Sustainability Defined
For-profit businesses can and should co-exist with non-profit organizations in the same working environment, actively participating across boundaries to help each other more effectively innovate and fulfill their missions. We maintain that this integrated working environment “co-generates” innovative, economic and social value, calling this a “co-profit” business model.
The co-profit concept was born of the idea that success for non-profits requires strong relationships with revenue-generating enterprises and individuals, and that in order for a for-profit enterprise to thrive in the 21st century; it must understand and address its social context.
Globally, we face the massive threat of “un-sustainability.” While we tend to view social and ecological problems – such as climate disruption, terrorism, ecosystem destruction and poverty – as separate, hierarchical and competing, they are actually systemic and interrelated. In response to these problems, the non-profit sector has grown tremendously in recent decades. There are 1.5 million non-profits in the United States addressing social and environmental issues, with combined revenues of approximately $700 billion from individual, corporate and foundation giving, and assets valued at $2 trillion. While much good work has been done, it’s been eclipsed by the continued deterioration of social and ecological systems.

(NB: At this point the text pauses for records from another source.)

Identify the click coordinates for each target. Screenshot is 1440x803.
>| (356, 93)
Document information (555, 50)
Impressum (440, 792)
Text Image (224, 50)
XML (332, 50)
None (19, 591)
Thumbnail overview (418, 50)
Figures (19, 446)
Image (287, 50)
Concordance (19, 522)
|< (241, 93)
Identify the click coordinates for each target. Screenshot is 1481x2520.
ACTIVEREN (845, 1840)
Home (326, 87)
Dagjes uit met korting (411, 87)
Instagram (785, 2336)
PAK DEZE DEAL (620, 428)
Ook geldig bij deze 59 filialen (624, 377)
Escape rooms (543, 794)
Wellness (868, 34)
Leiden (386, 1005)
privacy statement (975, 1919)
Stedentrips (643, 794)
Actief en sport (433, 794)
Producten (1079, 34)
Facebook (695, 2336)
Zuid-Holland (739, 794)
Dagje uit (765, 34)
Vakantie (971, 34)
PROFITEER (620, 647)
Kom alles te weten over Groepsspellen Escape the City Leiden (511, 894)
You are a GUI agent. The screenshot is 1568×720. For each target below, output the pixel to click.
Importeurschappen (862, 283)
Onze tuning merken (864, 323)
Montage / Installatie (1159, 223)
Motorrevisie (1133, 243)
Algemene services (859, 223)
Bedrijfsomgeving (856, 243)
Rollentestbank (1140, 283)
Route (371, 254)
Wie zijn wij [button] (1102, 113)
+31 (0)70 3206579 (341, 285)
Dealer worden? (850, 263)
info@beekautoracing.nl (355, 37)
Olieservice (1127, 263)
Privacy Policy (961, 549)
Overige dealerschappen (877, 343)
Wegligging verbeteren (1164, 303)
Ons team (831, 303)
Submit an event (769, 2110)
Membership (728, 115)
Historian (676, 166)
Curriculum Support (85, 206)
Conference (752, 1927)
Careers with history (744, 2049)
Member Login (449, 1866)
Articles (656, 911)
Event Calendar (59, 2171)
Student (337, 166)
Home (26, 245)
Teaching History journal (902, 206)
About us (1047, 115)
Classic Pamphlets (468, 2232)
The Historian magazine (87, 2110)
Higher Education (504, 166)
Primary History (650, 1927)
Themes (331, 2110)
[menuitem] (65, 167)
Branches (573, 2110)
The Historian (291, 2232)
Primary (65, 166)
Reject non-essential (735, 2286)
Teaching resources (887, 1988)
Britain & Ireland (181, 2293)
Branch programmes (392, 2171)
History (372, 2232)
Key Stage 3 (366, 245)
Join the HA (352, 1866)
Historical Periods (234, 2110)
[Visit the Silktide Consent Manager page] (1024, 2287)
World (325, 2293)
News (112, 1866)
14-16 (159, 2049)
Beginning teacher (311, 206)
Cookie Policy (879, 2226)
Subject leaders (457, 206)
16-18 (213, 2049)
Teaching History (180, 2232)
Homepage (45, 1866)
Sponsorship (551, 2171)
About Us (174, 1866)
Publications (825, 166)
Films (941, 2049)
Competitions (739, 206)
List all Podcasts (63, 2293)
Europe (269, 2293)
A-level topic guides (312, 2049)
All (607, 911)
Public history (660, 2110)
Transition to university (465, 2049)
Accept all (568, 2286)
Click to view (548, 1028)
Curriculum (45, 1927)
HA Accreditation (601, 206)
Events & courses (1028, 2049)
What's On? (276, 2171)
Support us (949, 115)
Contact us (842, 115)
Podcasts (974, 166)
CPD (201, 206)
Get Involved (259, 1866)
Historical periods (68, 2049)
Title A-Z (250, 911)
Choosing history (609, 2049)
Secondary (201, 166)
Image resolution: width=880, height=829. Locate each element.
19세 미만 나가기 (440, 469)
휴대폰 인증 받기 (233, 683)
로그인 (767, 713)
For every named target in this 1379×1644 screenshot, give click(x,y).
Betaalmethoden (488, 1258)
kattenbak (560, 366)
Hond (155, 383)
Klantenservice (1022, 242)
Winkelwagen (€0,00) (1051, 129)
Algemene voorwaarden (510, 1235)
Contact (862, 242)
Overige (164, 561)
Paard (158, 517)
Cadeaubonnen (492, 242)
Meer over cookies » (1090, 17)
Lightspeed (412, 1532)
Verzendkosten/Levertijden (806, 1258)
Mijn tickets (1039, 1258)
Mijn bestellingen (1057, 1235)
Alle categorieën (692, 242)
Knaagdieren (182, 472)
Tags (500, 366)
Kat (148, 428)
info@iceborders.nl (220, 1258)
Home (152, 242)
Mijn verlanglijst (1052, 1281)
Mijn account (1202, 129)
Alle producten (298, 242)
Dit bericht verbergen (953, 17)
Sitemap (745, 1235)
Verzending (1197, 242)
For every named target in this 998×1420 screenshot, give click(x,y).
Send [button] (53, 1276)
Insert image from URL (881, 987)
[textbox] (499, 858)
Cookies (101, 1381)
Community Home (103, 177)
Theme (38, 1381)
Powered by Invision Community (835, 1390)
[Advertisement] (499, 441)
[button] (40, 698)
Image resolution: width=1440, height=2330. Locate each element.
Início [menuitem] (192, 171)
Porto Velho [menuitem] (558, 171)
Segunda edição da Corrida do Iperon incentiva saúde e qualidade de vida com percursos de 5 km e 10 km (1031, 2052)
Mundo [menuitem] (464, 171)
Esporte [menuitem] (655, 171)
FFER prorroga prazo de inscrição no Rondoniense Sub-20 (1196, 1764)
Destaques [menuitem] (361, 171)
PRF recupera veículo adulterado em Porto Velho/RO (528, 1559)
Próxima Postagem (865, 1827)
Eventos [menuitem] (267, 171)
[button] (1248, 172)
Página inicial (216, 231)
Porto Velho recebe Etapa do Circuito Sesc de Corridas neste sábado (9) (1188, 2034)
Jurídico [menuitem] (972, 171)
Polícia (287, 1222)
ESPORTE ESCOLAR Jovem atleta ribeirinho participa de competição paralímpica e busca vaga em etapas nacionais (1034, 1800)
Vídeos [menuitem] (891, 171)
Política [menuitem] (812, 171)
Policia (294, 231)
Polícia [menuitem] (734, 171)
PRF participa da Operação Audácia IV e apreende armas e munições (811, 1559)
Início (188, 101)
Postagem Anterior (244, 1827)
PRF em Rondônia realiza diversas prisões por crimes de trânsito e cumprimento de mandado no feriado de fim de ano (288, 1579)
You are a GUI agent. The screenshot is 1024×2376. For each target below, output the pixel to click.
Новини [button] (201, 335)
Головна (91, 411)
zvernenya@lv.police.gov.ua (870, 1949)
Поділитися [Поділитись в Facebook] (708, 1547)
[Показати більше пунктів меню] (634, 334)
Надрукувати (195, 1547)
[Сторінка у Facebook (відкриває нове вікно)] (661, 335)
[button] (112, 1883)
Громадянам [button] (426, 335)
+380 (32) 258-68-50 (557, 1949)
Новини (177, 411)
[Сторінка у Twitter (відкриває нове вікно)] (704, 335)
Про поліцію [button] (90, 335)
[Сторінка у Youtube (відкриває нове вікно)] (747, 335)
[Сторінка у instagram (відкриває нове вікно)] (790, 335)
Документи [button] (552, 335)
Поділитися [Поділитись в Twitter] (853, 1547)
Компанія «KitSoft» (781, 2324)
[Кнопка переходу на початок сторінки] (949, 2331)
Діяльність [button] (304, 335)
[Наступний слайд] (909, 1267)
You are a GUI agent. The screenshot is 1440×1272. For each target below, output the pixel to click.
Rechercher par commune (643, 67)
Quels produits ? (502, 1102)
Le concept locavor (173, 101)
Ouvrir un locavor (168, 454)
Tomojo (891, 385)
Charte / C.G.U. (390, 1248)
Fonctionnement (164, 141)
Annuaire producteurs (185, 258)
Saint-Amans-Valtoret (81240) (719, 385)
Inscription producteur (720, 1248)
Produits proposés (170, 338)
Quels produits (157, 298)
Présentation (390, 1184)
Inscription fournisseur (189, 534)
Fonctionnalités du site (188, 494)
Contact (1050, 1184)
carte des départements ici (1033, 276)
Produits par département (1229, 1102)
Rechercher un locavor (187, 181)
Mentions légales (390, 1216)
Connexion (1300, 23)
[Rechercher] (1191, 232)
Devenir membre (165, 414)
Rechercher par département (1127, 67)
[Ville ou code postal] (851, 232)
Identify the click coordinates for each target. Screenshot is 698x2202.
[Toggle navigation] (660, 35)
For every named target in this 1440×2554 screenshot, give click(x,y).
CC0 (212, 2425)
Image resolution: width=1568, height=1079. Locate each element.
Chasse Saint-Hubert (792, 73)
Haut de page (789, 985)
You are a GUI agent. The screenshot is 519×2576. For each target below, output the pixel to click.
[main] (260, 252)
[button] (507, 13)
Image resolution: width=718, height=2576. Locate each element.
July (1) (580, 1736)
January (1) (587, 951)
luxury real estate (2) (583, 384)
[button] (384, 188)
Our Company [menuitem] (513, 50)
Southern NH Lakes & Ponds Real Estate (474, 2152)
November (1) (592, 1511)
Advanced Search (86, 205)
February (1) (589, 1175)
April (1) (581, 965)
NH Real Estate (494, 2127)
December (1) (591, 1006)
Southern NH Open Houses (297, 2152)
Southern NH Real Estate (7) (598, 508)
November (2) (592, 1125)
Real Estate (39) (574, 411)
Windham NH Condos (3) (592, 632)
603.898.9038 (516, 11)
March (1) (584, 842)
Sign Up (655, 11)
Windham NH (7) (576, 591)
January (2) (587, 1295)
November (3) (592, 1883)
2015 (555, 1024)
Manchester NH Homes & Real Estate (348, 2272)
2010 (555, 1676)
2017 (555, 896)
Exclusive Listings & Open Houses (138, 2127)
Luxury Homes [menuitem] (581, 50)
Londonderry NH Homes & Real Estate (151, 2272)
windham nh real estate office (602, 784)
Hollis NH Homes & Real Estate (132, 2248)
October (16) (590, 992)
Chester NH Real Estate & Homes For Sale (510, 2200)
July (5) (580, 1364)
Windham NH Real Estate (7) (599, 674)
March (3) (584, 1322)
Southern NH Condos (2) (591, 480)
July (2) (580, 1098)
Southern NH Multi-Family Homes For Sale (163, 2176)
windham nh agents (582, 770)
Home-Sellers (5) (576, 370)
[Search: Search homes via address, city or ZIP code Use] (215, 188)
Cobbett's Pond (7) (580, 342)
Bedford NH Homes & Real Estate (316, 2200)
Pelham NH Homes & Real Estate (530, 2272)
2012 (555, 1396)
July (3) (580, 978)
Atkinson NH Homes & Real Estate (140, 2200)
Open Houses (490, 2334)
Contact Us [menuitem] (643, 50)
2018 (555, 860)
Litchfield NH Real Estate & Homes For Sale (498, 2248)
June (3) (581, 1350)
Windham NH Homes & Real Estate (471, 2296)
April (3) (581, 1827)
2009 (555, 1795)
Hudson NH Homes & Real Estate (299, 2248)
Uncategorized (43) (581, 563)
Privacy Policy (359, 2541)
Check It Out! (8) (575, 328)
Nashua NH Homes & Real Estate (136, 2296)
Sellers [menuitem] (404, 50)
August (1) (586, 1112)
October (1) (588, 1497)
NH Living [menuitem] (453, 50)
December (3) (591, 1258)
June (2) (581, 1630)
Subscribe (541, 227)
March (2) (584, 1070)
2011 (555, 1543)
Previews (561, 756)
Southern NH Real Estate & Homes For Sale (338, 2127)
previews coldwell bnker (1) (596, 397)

While business has inarguably brought us great progress and improvements in quality of life worldwide, it has also overshot ecological limits and undermined social systems in pursuit of its own growth and power. It’s clear that the industrial revolution and the continued economic growth and acceleration of business activity over the past 50 years have been the primary drivers of un-sustainability. To address these systemic issues, we contend that achieving sustainability must come from a better, interrelated system that combines market forces and non-profit initiatives in a profitable, scalable and replicable manner.